When you think of tea you might think of Britain; the British are renowned tea-drinkers after all. Or maybe you think of India, which is where some of the best tea in the world is grown. Do you think of Malawi? Probably not. So, it may come as a bit of a surprise to know that the Thyolo region in Malawi is not only an acclaimed tea producer but also ranks among the most sought after tea tourism destinations.
Tea tourism is not a term encountered very often, but it’s something upon which India and China have come to rely. People are interested in tea; they want to know where it comes from and how it’s grown. More than that, however, they want to recapture some of the magic of yesteryear.
Tea plantations conjure up images of old fashioned civility and values. They allude to simpler times. It doesn’t hurt that tea plantations are also generally found in some of the most beautiful landscapes of the world. Tea plantations themselves are beautiful, with all the fresh greenness that seems to undulate forever. They are peaceful, almost spiritual places. Even people who don’t like tea like tea plantations.
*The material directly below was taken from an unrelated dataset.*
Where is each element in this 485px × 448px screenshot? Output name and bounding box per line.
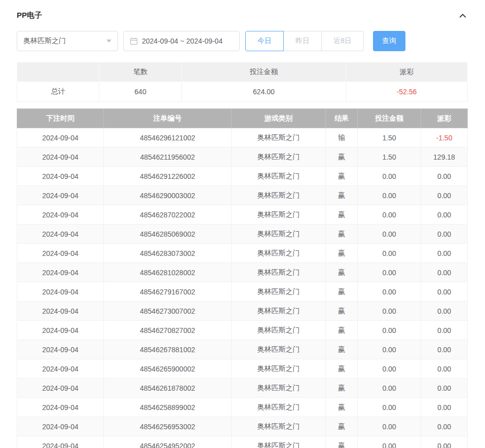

Among the most renowned tea estates are those in Darjeeling, India. Darjeeling tea has been called the “champagne of teas”. Ask any tea connoisseur what his or her favourite tea is and chances are good that it will be Darjeeling.
China also produces its share of tea, although the plantations tend to yield green tea rather than the black tea for which Darjeeling is famous.
When you think about it, most of the world’s tea is produced in Asia, with Malaysia and Sri Lanka also getting in on the action. For some reason, Africa slips below the tea lover’s radar.
That is starting to change, however, as the Thyolo region steps up to take its rightful place among the old tea producing giants.
In 2007, the UK’s Independent newspaper declared the Satemwa Tea Estate in the Thyolo region to be one of the five best tea plantation hotels in the world. The estate was founded in 1923 and offers guests three accommodation options: the uber luxurious Huntingdon House with five en-suite rooms; the very comfortable Chawani Bugalow; and the relatively simple Zomba Cottage.
Not only does the estate specialise in tea, but it also grows its own speciality coffee.
As it is a working estate, visitors have a chance to experience the inner workings of a tea plantation, although tours will have to be arranged beforehand. You can’t just wander among the workers and into the buildings at a whim.
In addition to the peace and tranquility of the estates themselves, the Thyolo region also contains the Thyolo Forest Reserve and Thyolo Mountain. Mount Mulanje, the highest mountain in central Africa, is also nearby.
If you like tea, or even if you don’t like tea but you like old school values and more nature than you can shake a stick at, put Thyolo on your itinerary. It’ll add a whole new dimension to your Malawi.